The week was a trying one, and I do love my Thursday nights. I found a spiritual successor, if not psuedo-doppelgänger, to one of my favorite sit-down-and-blog pubs, but was politely hurried out as the dinner crowd came in. I completely get it- they couldn’t really hold a two-top for some writer shmuck that wasn’t expecting to drink anymore. I don’t bear them any grudge and will likely be back soon.
I visited my tattoo artist and caught up briefly, enjoyed fine food and drink at home and out, and spent some quality time with the girl I’m going to marry.
All told, any bitching right now would rightly be immature and wasteful- but this week was an extremely annoying week.
Instead, I’m going back to the beginning of this post- it’s really easy to get lost.
Obviously in a new PHYSICAL place- for a traveler, that’s sometimes one of the best things you can do.
Along your career, however, it’s not always the case. Sometimes it’s really easy to get so frustrated and exhausted that you forget what started you down this road. As much as I write about passion, discipline, the hunger for learning, and all the other things that will turn a student into a pro and keep them in the game, these things sometimes fail. Sometimes you get so pissed and aggravated and tired that you worry whether or not this was a good idea. Whether the service industry was a good choice, and whether any other doors are still open. You wonder whether or not you should just quit.

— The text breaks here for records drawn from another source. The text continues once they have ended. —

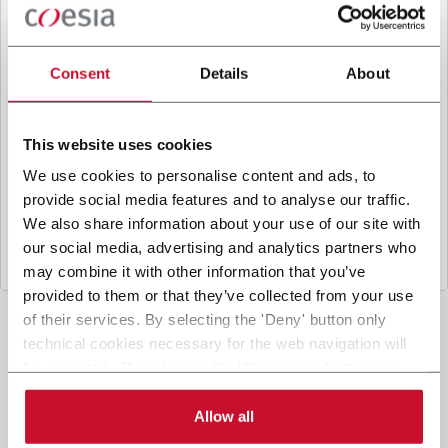
B
y ticking the box, I give my consent to the
processing of my personal data to receive
promotional communications from Coesia and/or
Consent
Details
About
the Company, and to
receive tailored content
based on the interest I have expressed through my
interactions, as specified in our
Privacy Policy
.
This website uses cookies
We use cookies to personalise content and ads, to
provide social media features and to analyse our traffic.
Submit
We also share information about your use of our site with
our social media, advertising and analytics partners who
may combine it with other information that you’ve
provided to them or that they’ve collected from your use
of their services. By selecting the 'Deny' button only
technical cookies necessary for the web navigation will
be activated. By selecting the 'Customize' button you
can choose the single categories of cookies to be
activated. Read the complete
cookie policy
.
Allow all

Sometimes, you have a really bad week.
So Your Day Sucked, Your Life Sucks, And You Want Out
That’s all. Don’t do anything rash or stupid. Don’t do ANYTHING. Stop for a moment, breathe, and think.
Find whatever it is that relaxes you and do it. Read a book. Play a video game. Go for a run. Put some time in with a punching bag. Go out to your local and don’t talk to anyone, just be by yourself awhile. Or grab a group of friends and bullshit the night away. Whatever relaxes you, do it.
NOW talk to someone. Anyone. Someone in the industry is great, but anyone who you know will listen without judgement. Problems have a way of shrinking and straightening when you need to explain them to someone that wasn’t there. Don’t lie, don’t bullshit, don’t play victim. Tell it like it is.
After your talk, things should be a little clearer- are you burned out? Are you sleep-deprived? Will things probably be much better after you get some grub in you? Or maybe it’s long-standing, or a more serious problem- harassment at work, stress, or workplace drama. Now that things are straight, think about what you can do.
5. Wait, or Act.
If it’s something serious, do something about it. Report it, handle it, or find another job- unemployment is NOT worse than living in constant fear.
If it’s not serious, wait, and put your plan into motion. Get more sleep. Change your lifestyle. Discuss the problem with your boss. Look at #1 again- don’t do anything rash or stupid.
And always remember: a bad day doesn’t mean a bad week, and a bad week isn’t a bad life. It may have taken just one thing to send you into this slump- waiting can show you the one good thing it’ll take to pull you out.
Just a little dime-store advice from someone that’s been there now and again, and knows that as bad as things can feel, they aren’t so bad after a meal, a drink and an honest chat.